→ **Action item**
Return the full set of entries precisely. Do not carry over any pictures.

** Opening Records to process block **

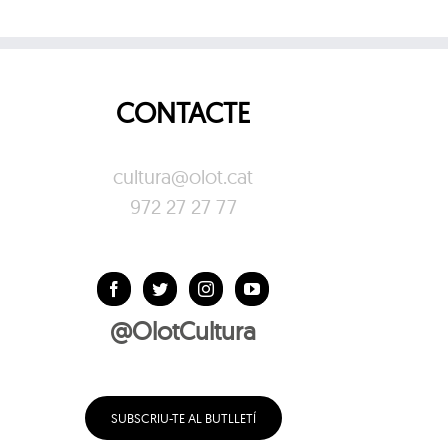
CONTACTE
cultura@olot.cat
972 27 27 77
@OlotCultura
SUBSCRIU-TE AL BUTLLETÍ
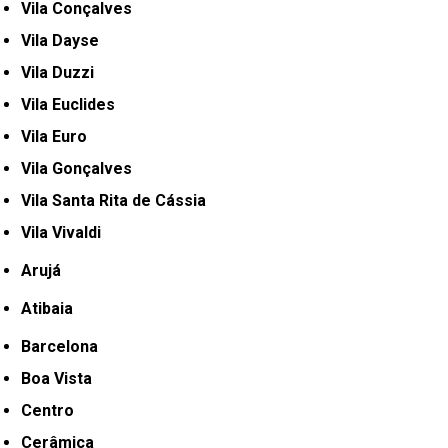
Vila Conçalves
Vila Dayse
Vila Duzzi
Vila Euclides
Vila Euro
Vila Gonçalves
Vila Santa Rita de Cássia
Vila Vivaldi
Arujá
Atibaia
Barcelona
Boa Vista
Centro
Cerâmica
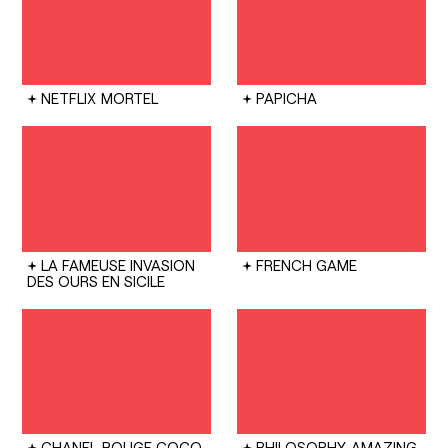
NETFLIX
MORTEL
PAPICHA
LA FAMEUSE INVASION
FRENCH GAME
DES OURS EN SICILE
CHANEL
ROUGE COCO
PHILOSOPHY
AMAZING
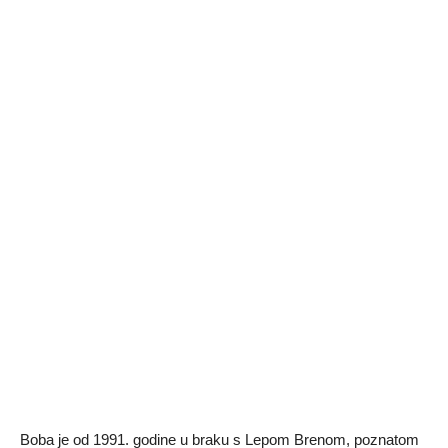
Boba je od 1991. godine u braku s Lepom Brenom, poznatom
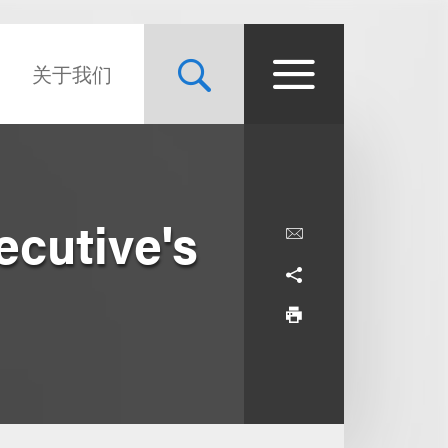
关于我们
cutive's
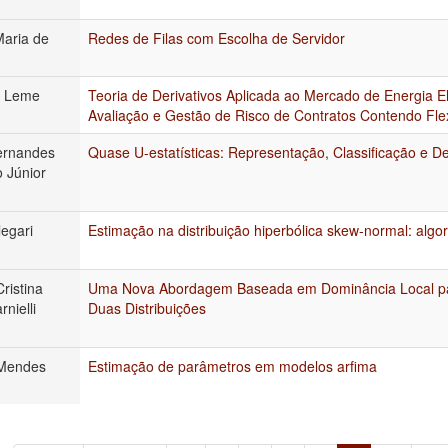
Maria de
Redes de Filas com Escolha de Servidor
e Leme
Teoria de Derivativos Aplicada ao Mercado de Energia Elé
Avaliação e Gestão de Risco de Contratos Contendo Flex
Fernandes
Quase U-estatísticas: Representação, Classificação e 
o Júnior
egari
Estimação na distribuição hiperbólica skew-normal: algo
Cristina
Uma Nova Abordagem Baseada em Dominância Local p
rnielli
Duas Distribuições
 Mendes
Estimação de parâmetros em modelos arfima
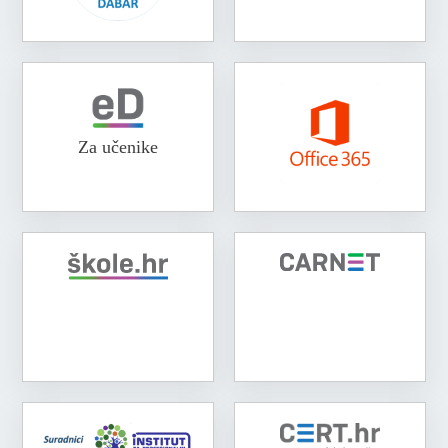
Za učenike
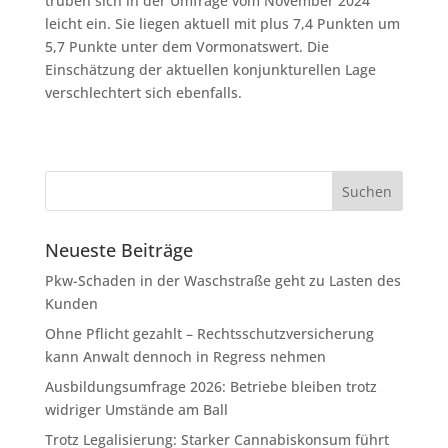
trüben sich in der Umfrage vom November 2024
leicht ein. Sie liegen aktuell mit plus 7,4 Punkten um
5,7 Punkte unter dem Vormonatswert. Die
Einschätzung der aktuellen konjunkturellen Lage
verschlechtert sich ebenfalls.
Neueste Beiträge
Pkw-Schaden in der Waschstraße geht zu Lasten des
Kunden
Ohne Pflicht gezahlt – Rechtsschutzversicherung
kann Anwalt dennoch in Regress nehmen
Ausbildungsumfrage 2026: Betriebe bleiben trotz
widriger Umstände am Ball
Trotz Legalisierung: Starker Cannabiskonsum führt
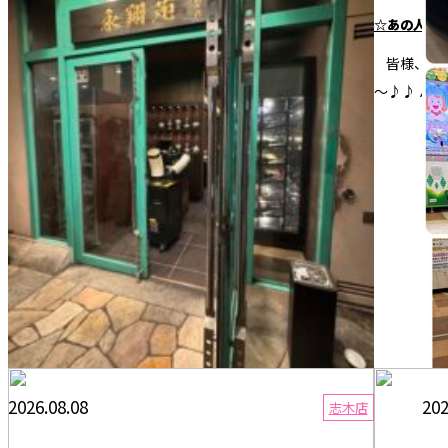
☆バレーラスト☆三和エステート稲田堤店賃貸ブログ
☆あの人は
どうも🤩 みなさん🤩🤩 おはこんばんにちわ🤩🤩🤩 ハタケ
皆様、お疲
でーす🤩 さぁ今回でネーションズリーグ最終戦 男子バレ
～♪♪ バー
ー3位決定戦🤩 スロ...
2026.08.08
202
志木店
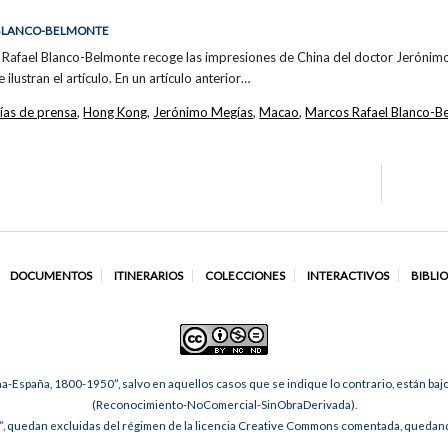
DE BLANCO-BELMONTE
os Rafael Blanco-Belmonte recoge las impresiones de China del doctor Jerónim
 ilustran el artículo. En un artículo anterior…
fías de prensa
,
Hong Kong
,
Jerónimo Megías
,
Macao
,
Marcos Rafael Blanco-B
DOCUMENTOS
ITINERARIOS
COLECCIONES
INTERACTIVOS
BIBLI
na-España, 1800-1950”, salvo en aquellos casos que se indique lo contrario, están ba
(Reconocimiento-NoComercial-SinObraDerivada).
, quedan excluidas del régimen de la licencia Creative Commons comentada, quedando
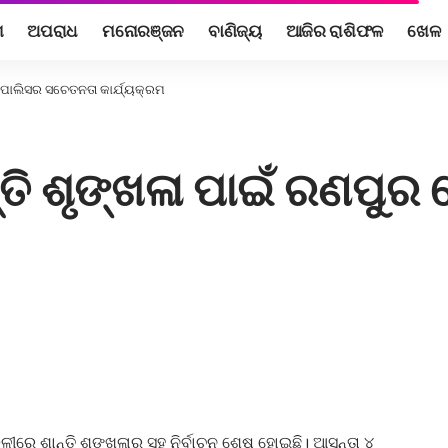
ଶ
ଅପରାଧ
ମନୋରଞ୍ଜନ
ବାଣିଜ୍ୟ
ଆଜିର ରାଶିଫଳ
ଖେଳ
ୁର ପୋଲିସର ସଚେତନତା କାର୍ଯ୍ୟକ୍ରମ
ଶାନ୍ତି ଶୃଙ୍ଖଳା ପାଇଁ ରଣ
ଳୀରେ ଶାନ୍ତି ଶୃଙ୍ଖଳାର ସହ ନିର୍ବାଚନ ଶେଷ ହୋଇଛି। ଆସନ୍ତା ୪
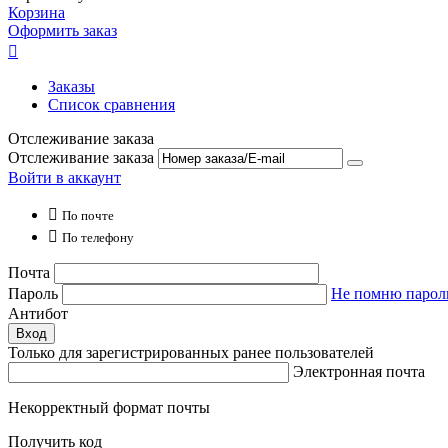
Корзина
Оформить заказ

Заказы
Список сравнения
Отслеживание заказа
Отслеживание заказа
Войти в аккаунт

По почте

По телефону
Почта
Пароль
Не помню парол
Антибот
Вход
Только для зарегистрированных ранее пользователей
Электронная почта
Некорректный формат почты
Получить код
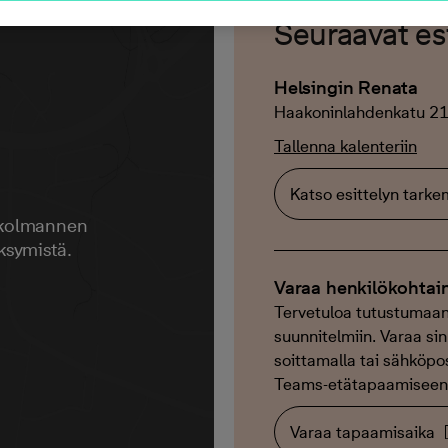
Seuraavat esi
Helsingin Renata
Haakoninlahdenkatu 21
Tallenna kalenteriin
Katso esittelyn tark
 kolmannen
ksymistä.
Varaa henkilökohtai
Tervetuloa tutustumaan
suunnitelmiin. Varaa sin
soittamalla tai sähköpos
Teams-etätapaamiseen. 
Varaa tapaamisaika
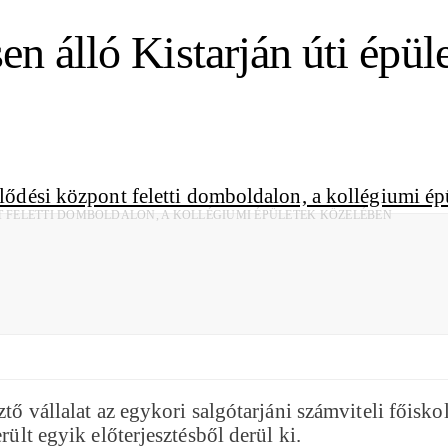
en álló Kistarján úti épül
T FELETTI DOMBOLDALON, A KOLLÉGIUMI ÉPÜLETEK KÖZELÉBEN
ztő vállalat az egykori salgótarjáni számviteli főisko
rült egyik előterjesztésből derül ki.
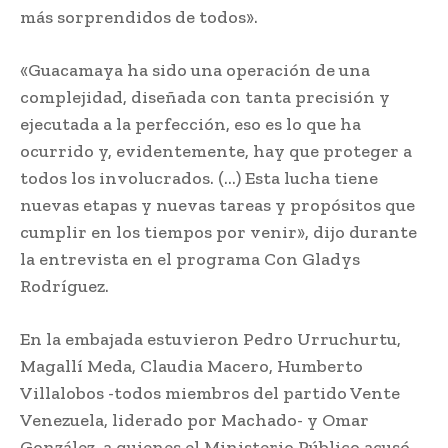
más sorprendidos de todos».
«Guacamaya ha sido una operación de una
complejidad, diseñada con tanta precisión y
ejecutada a la perfección, eso es lo que ha
ocurrido y, evidentemente, hay que proteger a
todos los involucrados. (…) Esta lucha tiene
nuevas etapas y nuevas tareas y propósitos que
cumplir en los tiempos por venir», dijo durante
la entrevista en el programa Con Gladys
Rodríguez.
En la embajada estuvieron Pedro Urruchurtu,
Magallí Meda, Claudia Macero, Humberto
Villalobos -todos miembros del partido Vente
Venezuela, liderado por Machado- y Omar
González, a quienes el Ministerio Público acusó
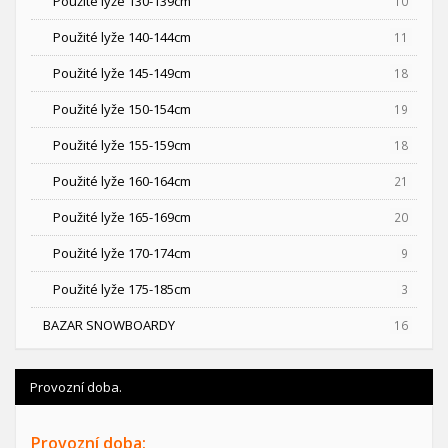
Použité lyže 130-139cm
10
Použité lyže 140-144cm
11
Použité lyže 145-149cm
18
Použité lyže 150-154cm
19
Použité lyže 155-159cm
18
Použité lyže 160-164cm
21
Použité lyže 165-169cm
20
Použité lyže 170-174cm
9
Použité lyže 175-185cm
3
BAZAR SNOWBOARDY
16
Provozní doba.
Provozní doba:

** Closing Records to process block **

→ **Reply to the exercise**
CONTACTE
cultura@olot.cat
972 27 27 77
@OlotCultura
SUBSCRIU-TE AL BUTLLETÍ
Vila Conçalves
Vila Dayse
Vila Duzzi
Vila Euclides
Vila Euro
Vila Gonçalves
Vila Santa Rita de Cássia
Vila Vivaldi
Arujá
Atibaia
Barcelona
Boa Vista
Centro
Cerâmica
NETFLIX
MORTEL
PAPICHA
LA FAMEUSE INVASION
FRENCH GAME
DES OURS EN SICILE
CHANEL
ROUGE COCO
PHILOSOPHY
AMAZING
Boba je od 1991. godine u braku s Lepom Brenom, poznatom
关于我们
cutive's
Maria de
Redes de Filas com Escolha de Servidor
e Leme
Teoria de Derivativos Aplicada ao Mercado de Energia Elé
Avaliação e Gestão de Risco de Contratos Contendo Flex
Fernandes
Quase U-estatísticas: Representação, Classificação e 
o Júnior
egari
Estimação na distribuição hiperbólica skew-normal: algo
Cristina
Uma Nova Abordagem Baseada em Dominância Local p
rnielli
Duas Distribuições
 Mendes
Estimação de parâmetros em modelos arfima
Za učenike
trüben sich in der Umfrage vom November 2024
leicht ein. Sie liegen aktuell mit plus 7,4 Punkten um
5,7 Punkte unter dem Vormonatswert. Die
Einschätzung der aktuellen konjunkturellen Lage
verschlechtert sich ebenfalls.
Neueste Beiträge
Pkw-Schaden in der Waschstraße geht zu Lasten des
Kunden
Ohne Pflicht gezahlt – Rechtsschutzversicherung
kann Anwalt dennoch in Regress nehmen
Ausbildungsumfrage 2026: Betriebe bleiben trotz
widriger Umstände am Ball
Trotz Legalisierung: Starker Cannabiskonsum führt
☆バレーラスト☆三和エステート稲田堤店賃貸ブログ
☆あの人は
どうも🤩 みなさん🤩🤩 おはこんばんにちわ🤩🤩🤩 ハタケ
皆様、お疲
でーす🤩 さぁ今回でネーションズリーグ最終戦 男子バレ
～♪♪ バー
ー3位決定戦🤩 スロ...
2026.08.08
202
志木店
DE BLANCO-BELMONTE
os Rafael Blanco-Belmonte recoge las impresiones de China del doctor Jerónim
 ilustran el artículo. En un artículo anterior…
fías de prensa
,
Hong Kong
,
Jerónimo Megías
,
Macao
,
Marcos Rafael Blanco-B
DOCUMENTOS
ITINERARIOS
COLECCIONES
INTERACTIVOS
BIBLI
na-España, 1800-1950”, salvo en aquellos casos que se indique lo contrario, están ba
(Reconocimiento-NoComercial-SinObraDerivada).
, quedan excluidas del régimen de la licencia Creative Commons comentada, quedando
ଶ
ଅପରାଧ
ମନୋରଞ୍ଜନ
ବାଣିଜ୍ୟ
ଆଜିର ରାଶିଫଳ
ଖେଳ
ୁର ପୋଲିସର ସଚେତନତା କାର୍ଯ୍ୟକ୍ରମ
ଶାନ୍ତି ଶୃଙ୍ଖଳା ପାଇଁ ରଣ
ଳୀରେ ଶାନ୍ତି ଶୃଙ୍ଖଳାର ସହ ନିର୍ବାଚନ ଶେଷ ହୋଇଛି। ଆସନ୍ତା ୪
Корзина
Оформить заказ

Заказы
Список сравнения
Отслеживание заказа
Отслеживание заказа
Войти в аккаунт

По почте

По телефону
Почта
Пароль
Не помню парол
Антибот
Вход
Только для зарегистрированных ранее пользователей
Электронная почта
Некорректный формат почты
Получить код
Seuraavat esi
Helsingin Renata
Haakoninlahdenkatu 21
Tallenna kalenteriin
Katso esittelyn tark
 kolmannen
ksymistä.
Varaa henkilökohtai
Tervetuloa tutustumaan
suunnitelmiin. Varaa sin
soittamalla tai sähköpos
Teams-etätapaamiseen. 
Varaa tapaamisaika
en álló Kistarján úti épül
T FELETTI DOMBOLDALON, A KOLLÉGIUMI ÉPÜLETEK KÖZELÉBEN
ztő vállalat az egykori salgótarjáni számviteli főisko
rült egyik előterjesztésből derül ki.
más sorprendidos de todos».
«Guacamaya ha sido una operación de una
complejidad, diseñada con tanta precisión y
ejecutada a la perfección, eso es lo que ha
ocurrido y, evidentemente, hay que proteger a
todos los involucrados. (…) Esta lucha tiene
nuevas etapas y nuevas tareas y propósitos que
cumplir en los tiempos por venir», dijo durante
la entrevista en el programa Con Gladys
Rodríguez.
En la embajada estuvieron Pedro Urruchurtu,
Magallí Meda, Claudia Macero, Humberto
Villalobos -todos miembros del partido Vente
Venezuela, liderado por Machado- y Omar
González, a quienes el Ministerio Público acusó
Použité lyže 130-139cm
10
Použité lyže 140-144cm
11
Použité lyže 145-149cm
18
Použité lyže 150-154cm
19
Použité lyže 155-159cm
18
Použité lyže 160-164cm
21
Použité lyže 165-169cm
20
Použité lyže 170-174cm
9
Použité lyže 175-185cm
3
BAZAR SNOWBOARDY
16
Provozní doba.
Provozní doba:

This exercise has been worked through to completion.